I'll talk only about what i've seen in a professional context. A student of mine worked with an enterprise tasked to receive, validate and integrate huge quantities of spatial data, from a well known source (TeleAtlas) into their GIS. She used several workflows using FME, doing very complicated verifications and tranformations on the fly, from a format to another, like feature selection, topology verification, duplicates removing, etc. The workflow was afterwards able to process automatically incoming datasets.
I was on a jury for a viva probation report (sorry, google traduction of "soutenance de rapport de stage"), where the student described another FME workflow like this, but this time to validate the regional datasets sent to the national level for integration to the national risks database. The main difference is that in this last example the dataset were in very diverses file formats, raster and vector, scales, and styles.
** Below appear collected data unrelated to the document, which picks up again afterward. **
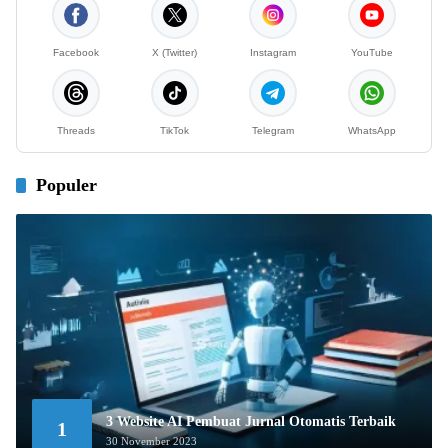
Facebook
X (Twitter)
Instagram
YouTube
Threads
TikTok
Telegram
WhatsApp
Populer
3 Website AI Pembuat Jurnal Otomatis Terbaik
1
30 November 2023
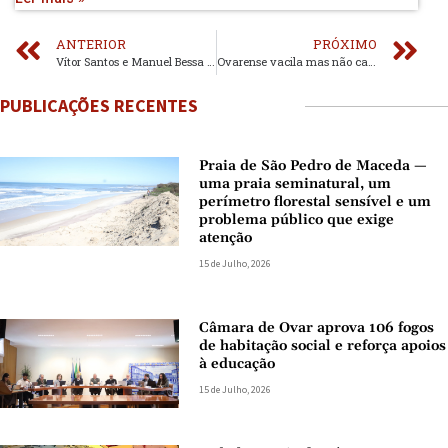
ANTERIOR
PRÓXIMO
Vítor Santos e Manuel Bessa os primeiros do M45
Ovarense vacila mas não cai perante o Esmoriz
PUBLICAÇÕES RECENTES
Praia de São Pedro de Maceda —
uma praia seminatural, um
perímetro florestal sensível e um
problema público que exige
atenção
15 de Julho, 2026
Câmara de Ovar aprova 106 fogos
de habitação social e reforça apoios
à educação
15 de Julho, 2026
Last, i tested Spatial Data Integrator, the open source ETL based on Talend Open Studio. The features were numerous, however less than FME's, but i think the main differences were on the documentation and the user-friendliness of the workflow creation. I was often forced to modifiy the java code source of the workflow components. But it was an earlier version of SDI, and the shortcomings i describe here are somewhat usual with open source projects at their beginning, and we cannont compare on the same level proprietary well honed software and free open source young contenders.
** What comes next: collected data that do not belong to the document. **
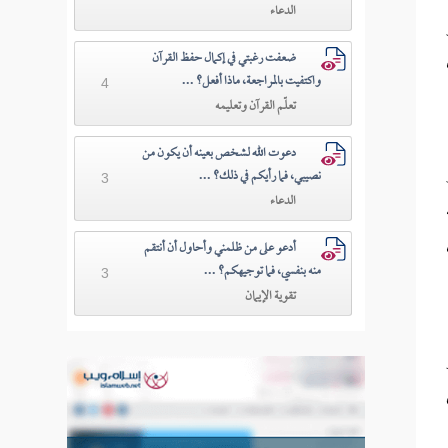
الدعاء
ضعفت رغبتي في إكمال حفظ القرآن
واكتفيت بالمراجعة، ماذا أفعل؟ ...
4
تعلّم القرآن وتعليمه
دعوت الله لشخص بعينه أن يكون من
نصيبي، فما رأيكم في ذلك؟ ...
3
الدعاء
أدعو على من ظلمني وأحاول أن أنتقم
منه بنفسي، فما توجيهكم؟ ...
3
تقوية الإيمان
I love open-source but FME easily wins out against the opensource ETL's as best I can tell. It's actually quite cheap for maintenance and support too (at least compared to most other corporate solutions we have for things).
If you're looking for translations between formats then OGR may do it (with some piping into GDAL for transformations). Of course, that's command line.
For visual modelling beyond those listed in the "possible duplicate" comment, they're working on a QGIS/SEXTANTE model builder; proof of concept video: https://www.youtube.com/watch?v=LTUu-I2ouqU
(No, I don't work for Safe, I'm just a relatively happy customer).